Find the word "reduce" in the listing; pull out each line holding it.

### RECORDED INFORMATION

[Start of Attachment]

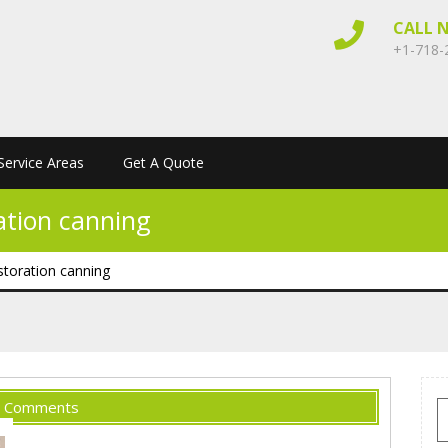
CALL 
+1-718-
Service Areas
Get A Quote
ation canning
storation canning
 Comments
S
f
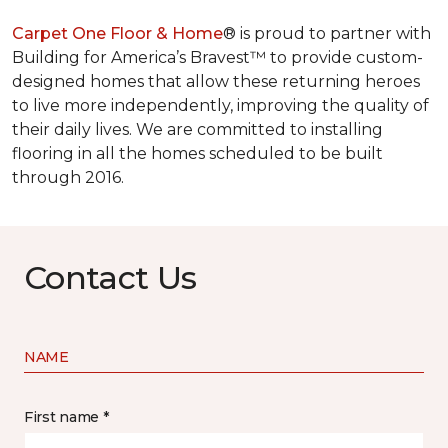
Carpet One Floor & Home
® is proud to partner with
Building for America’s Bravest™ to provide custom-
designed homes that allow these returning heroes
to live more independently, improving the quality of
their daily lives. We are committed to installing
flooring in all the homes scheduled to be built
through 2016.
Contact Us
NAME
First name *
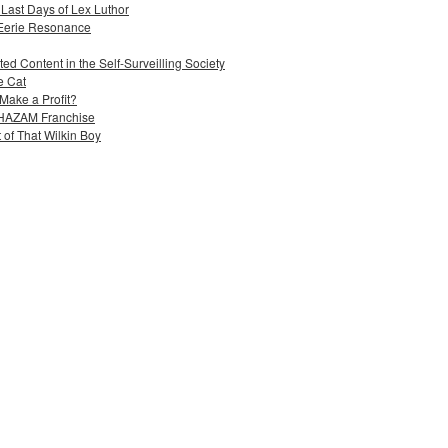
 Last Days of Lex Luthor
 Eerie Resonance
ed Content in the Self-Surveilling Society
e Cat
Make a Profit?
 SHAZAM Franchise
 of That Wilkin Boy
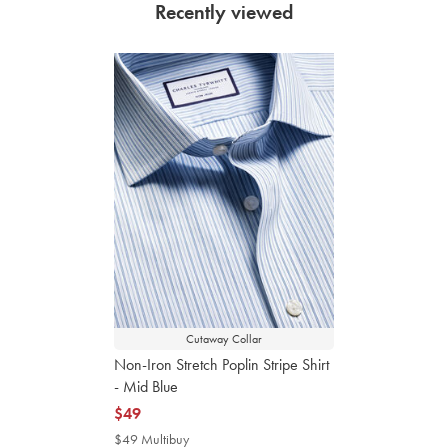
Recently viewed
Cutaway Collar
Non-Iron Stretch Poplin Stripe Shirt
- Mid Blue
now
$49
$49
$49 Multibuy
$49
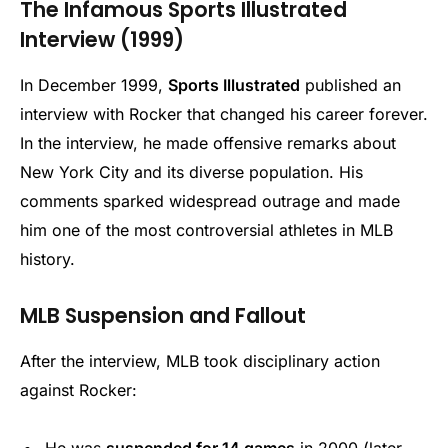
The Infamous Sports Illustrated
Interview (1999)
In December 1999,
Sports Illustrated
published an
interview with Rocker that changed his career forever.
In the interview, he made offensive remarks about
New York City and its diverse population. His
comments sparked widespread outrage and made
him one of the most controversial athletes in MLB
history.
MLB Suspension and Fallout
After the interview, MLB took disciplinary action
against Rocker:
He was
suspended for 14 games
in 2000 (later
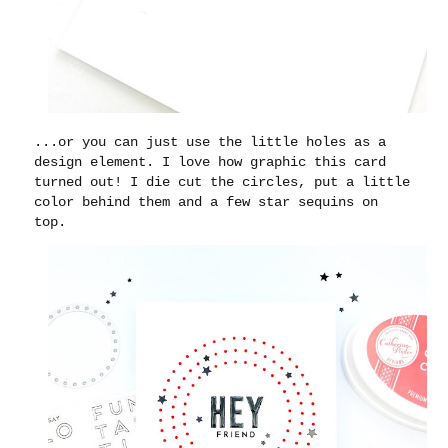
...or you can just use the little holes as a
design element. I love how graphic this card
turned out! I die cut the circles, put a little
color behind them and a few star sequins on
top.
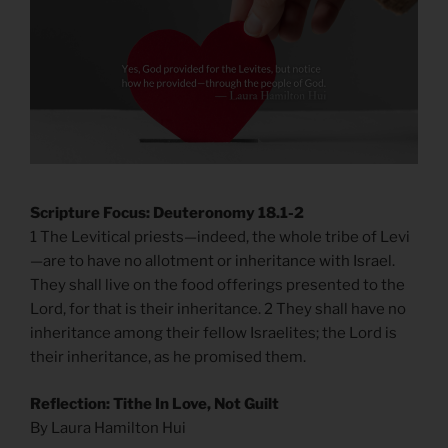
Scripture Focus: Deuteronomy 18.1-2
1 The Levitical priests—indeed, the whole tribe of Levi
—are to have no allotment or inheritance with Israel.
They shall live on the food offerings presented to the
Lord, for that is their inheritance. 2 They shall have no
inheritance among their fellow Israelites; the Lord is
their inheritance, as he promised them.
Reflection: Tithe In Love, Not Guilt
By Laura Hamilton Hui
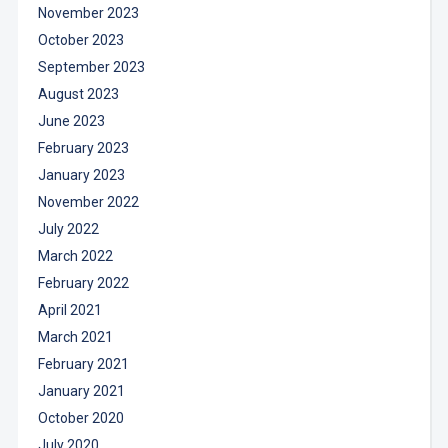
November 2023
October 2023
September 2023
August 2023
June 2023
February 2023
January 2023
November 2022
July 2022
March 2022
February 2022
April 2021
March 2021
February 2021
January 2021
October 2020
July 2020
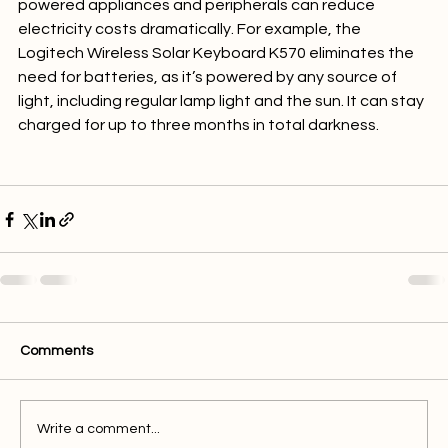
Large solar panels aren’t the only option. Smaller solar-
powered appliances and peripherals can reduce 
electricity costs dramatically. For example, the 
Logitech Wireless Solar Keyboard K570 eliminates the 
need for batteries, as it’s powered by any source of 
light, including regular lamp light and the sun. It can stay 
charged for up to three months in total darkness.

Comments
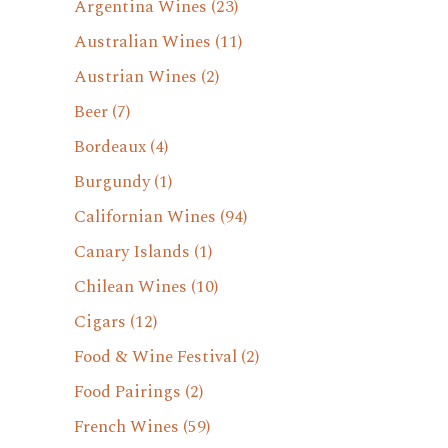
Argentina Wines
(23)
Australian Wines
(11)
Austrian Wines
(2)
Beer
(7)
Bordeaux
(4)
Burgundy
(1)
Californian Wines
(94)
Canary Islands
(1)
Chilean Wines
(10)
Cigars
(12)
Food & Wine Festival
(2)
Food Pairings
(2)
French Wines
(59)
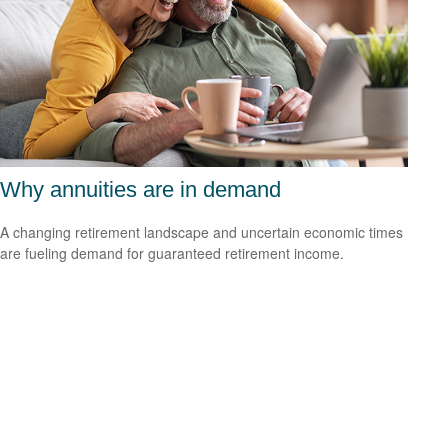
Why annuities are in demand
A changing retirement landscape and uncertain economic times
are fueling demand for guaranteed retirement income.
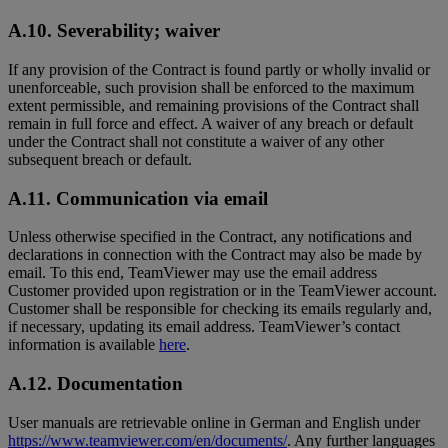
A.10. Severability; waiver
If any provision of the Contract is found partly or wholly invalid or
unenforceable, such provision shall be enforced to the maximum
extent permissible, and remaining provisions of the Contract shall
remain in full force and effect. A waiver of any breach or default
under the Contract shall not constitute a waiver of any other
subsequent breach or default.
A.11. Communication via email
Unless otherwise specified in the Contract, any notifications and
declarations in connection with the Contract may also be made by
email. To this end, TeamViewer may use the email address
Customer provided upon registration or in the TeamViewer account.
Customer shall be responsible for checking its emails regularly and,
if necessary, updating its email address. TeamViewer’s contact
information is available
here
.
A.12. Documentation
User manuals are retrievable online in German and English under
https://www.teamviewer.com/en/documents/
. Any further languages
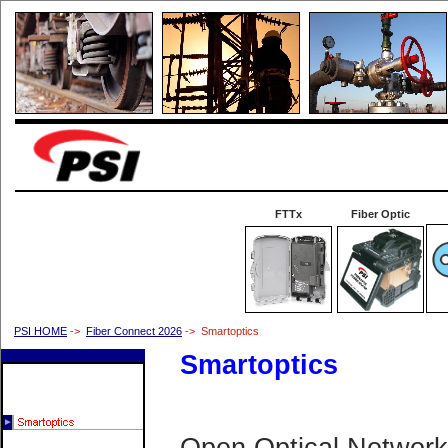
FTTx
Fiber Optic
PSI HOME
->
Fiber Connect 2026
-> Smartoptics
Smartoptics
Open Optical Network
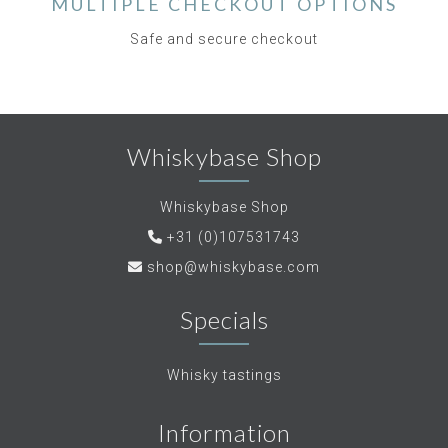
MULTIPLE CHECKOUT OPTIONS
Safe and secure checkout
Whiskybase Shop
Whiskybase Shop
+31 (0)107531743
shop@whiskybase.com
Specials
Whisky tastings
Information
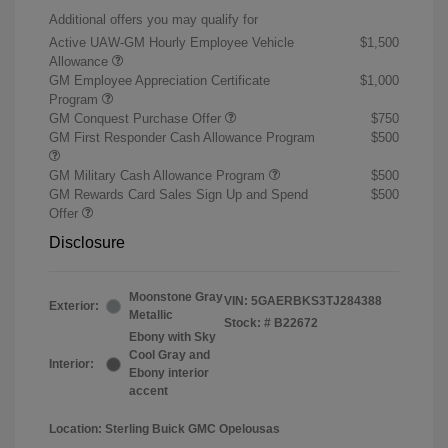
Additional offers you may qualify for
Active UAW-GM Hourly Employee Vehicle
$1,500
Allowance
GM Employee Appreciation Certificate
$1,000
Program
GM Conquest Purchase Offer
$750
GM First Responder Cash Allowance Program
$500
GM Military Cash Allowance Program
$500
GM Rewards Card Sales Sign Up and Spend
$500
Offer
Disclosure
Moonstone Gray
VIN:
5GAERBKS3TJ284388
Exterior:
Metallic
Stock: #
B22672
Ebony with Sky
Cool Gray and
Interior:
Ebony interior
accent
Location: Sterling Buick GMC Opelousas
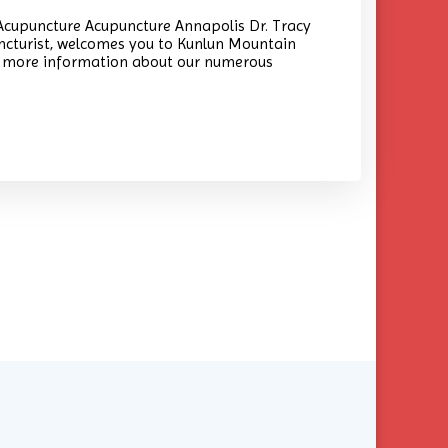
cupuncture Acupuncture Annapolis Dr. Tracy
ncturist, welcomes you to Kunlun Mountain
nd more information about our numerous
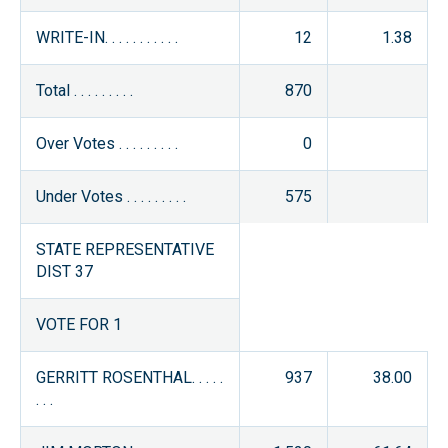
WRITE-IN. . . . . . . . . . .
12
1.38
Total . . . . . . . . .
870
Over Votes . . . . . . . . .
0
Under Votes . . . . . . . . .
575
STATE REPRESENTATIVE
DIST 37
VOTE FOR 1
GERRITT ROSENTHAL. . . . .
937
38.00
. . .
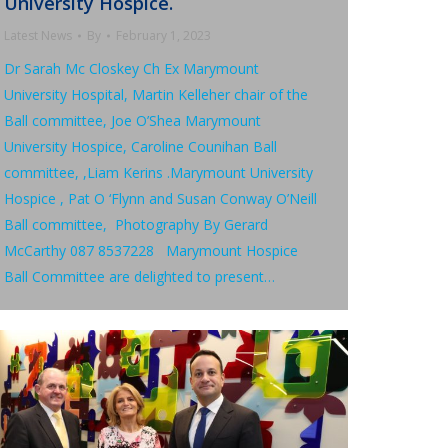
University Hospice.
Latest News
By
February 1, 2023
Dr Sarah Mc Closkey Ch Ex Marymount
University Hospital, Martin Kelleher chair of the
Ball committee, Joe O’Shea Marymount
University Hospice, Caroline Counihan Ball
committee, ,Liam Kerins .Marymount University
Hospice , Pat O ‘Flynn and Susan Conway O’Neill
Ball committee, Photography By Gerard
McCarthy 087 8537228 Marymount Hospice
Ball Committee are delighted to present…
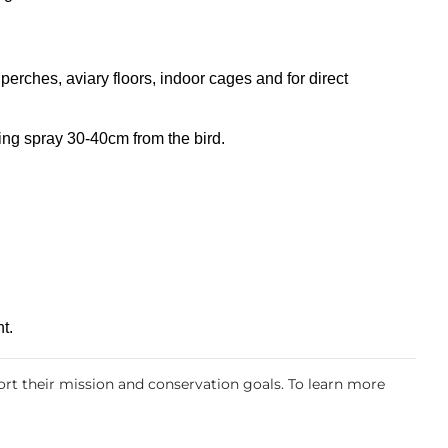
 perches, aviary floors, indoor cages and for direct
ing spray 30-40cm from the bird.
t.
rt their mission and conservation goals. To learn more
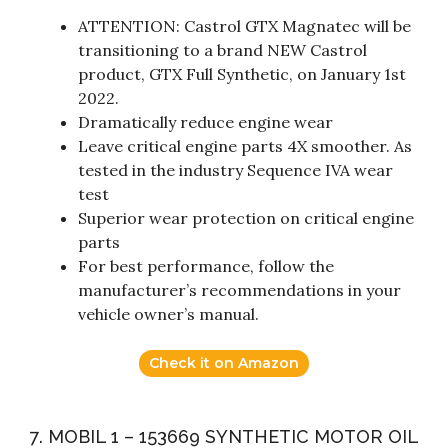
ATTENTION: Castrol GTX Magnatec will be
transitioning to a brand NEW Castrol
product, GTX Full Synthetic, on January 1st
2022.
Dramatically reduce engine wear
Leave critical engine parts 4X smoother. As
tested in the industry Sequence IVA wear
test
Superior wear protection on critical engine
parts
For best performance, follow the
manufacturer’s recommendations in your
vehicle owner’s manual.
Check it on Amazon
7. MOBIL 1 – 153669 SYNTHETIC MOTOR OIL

[End of Attachment]

### RESPONSE
powered appliances and peripherals can reduce 
Dramatically reduce engine wear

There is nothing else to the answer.